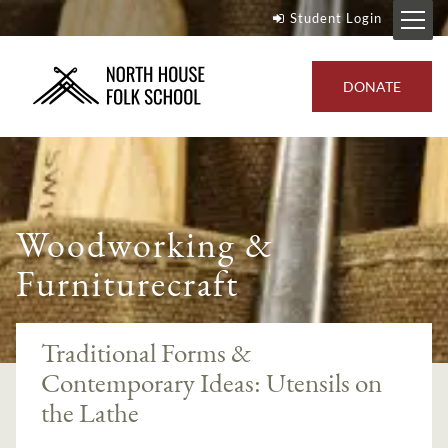
Student Login
DONATE
Woodworking &
Furniturecraft
Traditional Forms &
Contemporary Ideas: Utensils on
the Lathe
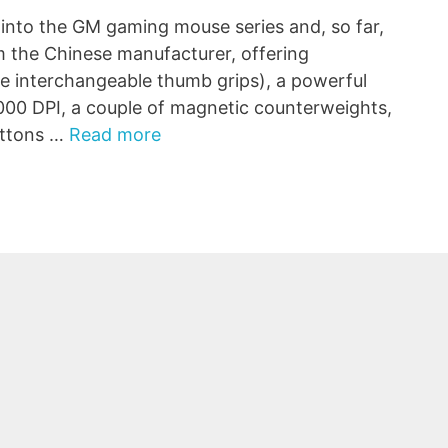
into the GM gaming mouse series and, so far,
om the Chinese manufacturer, offering
he interchangeable thumb grips), a powerful
,000 DPI, a couple of magnetic counterweights,
buttons …
Read more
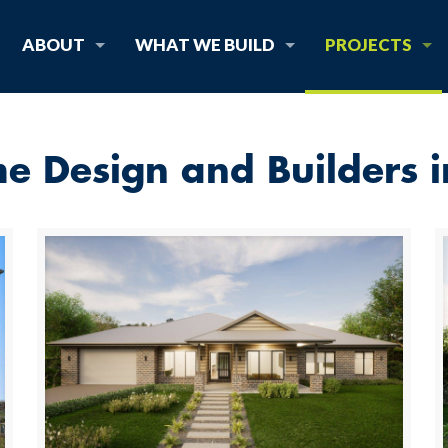
ABOUT
WHAT WE BUILD
PROJECTS
 Design and Builders 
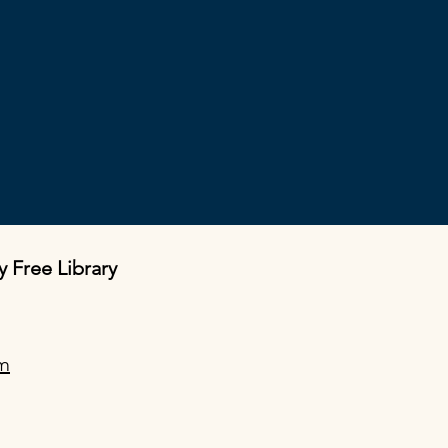
y Free Library
om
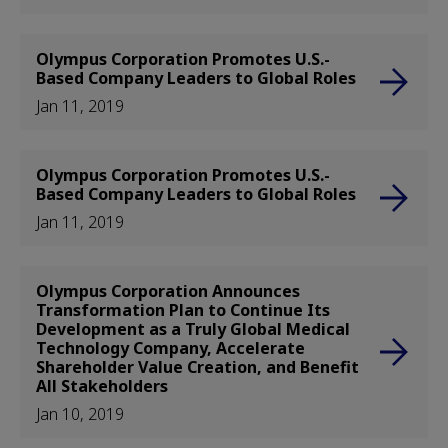
Olympus Corporation Promotes U.S.-
Based Company Leaders to Global Roles
Jan 11, 2019
Olympus Corporation Promotes U.S.-
Based Company Leaders to Global Roles
Jan 11, 2019
Olympus Corporation Announces
Transformation Plan to Continue Its
Development as a Truly Global Medical
Technology Company, Accelerate
Shareholder Value Creation, and Benefit
All Stakeholders
Jan 10, 2019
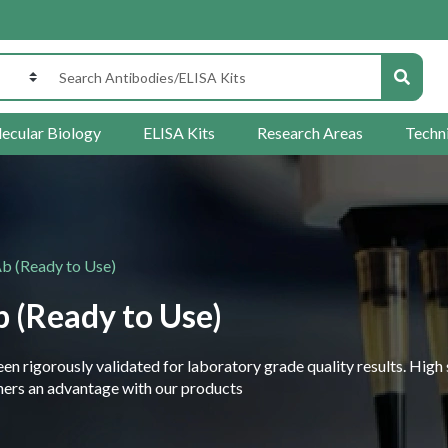
ecular Biology
ELISA Kits
Research Areas
Techn
 (Ready to Use)
 (Ready to Use)
 rigorously validated for laboratory grade quality results. High 
rchers an advantage with our products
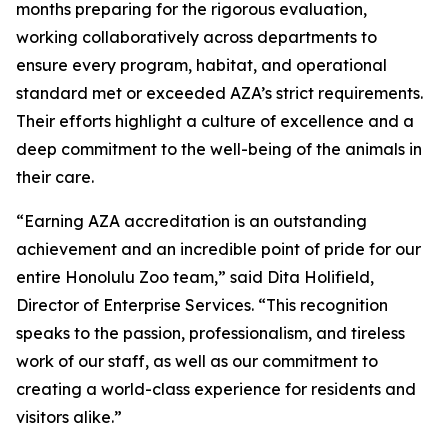
months preparing for the rigorous evaluation,
working collaboratively across departments to
ensure every program, habitat, and operational
standard met or exceeded AZA’s strict requirements.
Their efforts highlight a culture of excellence and a
deep commitment to the well-being of the animals in
their care.
“Earning AZA accreditation is an outstanding
achievement and an incredible point of pride for our
entire Honolulu Zoo team,” said Dita Holifield,
Director of Enterprise Services. “This recognition
speaks to the passion, professionalism, and tireless
work of our staff, as well as our commitment to
creating a world-class experience for residents and
visitors alike.”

▶ _Work order_: Quote each record exactly as it stands, minus the pictures.

▶ _Solution below_:
Student Login
DONATE
Woodworking &
Furniturecraft
Traditional Forms &
Contemporary Ideas: Utensils on
the Lathe
into the GM gaming mouse series and, so far,
om the Chinese manufacturer, offering
he interchangeable thumb grips), a powerful
,000 DPI, a couple of magnetic counterweights,
buttons …
Read more
ABOUT
WHAT WE BUILD
PROJECTS
 Design and Builders 
y Free Library
om
Olympus Corporation Promotes U.S.-
Based Company Leaders to Global Roles
Jan 11, 2019
Olympus Corporation Promotes U.S.-
Based Company Leaders to Global Roles
Jan 11, 2019
Olympus Corporation Announces
Transformation Plan to Continue Its
Development as a Truly Global Medical
Technology Company, Accelerate
Shareholder Value Creation, and Benefit
All Stakeholders
Jan 10, 2019
ecular Biology
ELISA Kits
Research Areas
Techn
 (Ready to Use)
 (Ready to Use)
 rigorously validated for laboratory grade quality results. High 
rchers an advantage with our products
months preparing for the rigorous evaluation,
working collaboratively across departments to
ensure every program, habitat, and operational
standard met or exceeded AZA’s strict requirements.
Their efforts highlight a culture of excellence and a
deep commitment to the well-being of the animals in
their care.
“Earning AZA accreditation is an outstanding
achievement and an incredible point of pride for our
entire Honolulu Zoo team,” said Dita Holifield,
Director of Enterprise Services. “This recognition
speaks to the passion, professionalism, and tireless
work of our staff, as well as our commitment to
creating a world-class experience for residents and
visitors alike.”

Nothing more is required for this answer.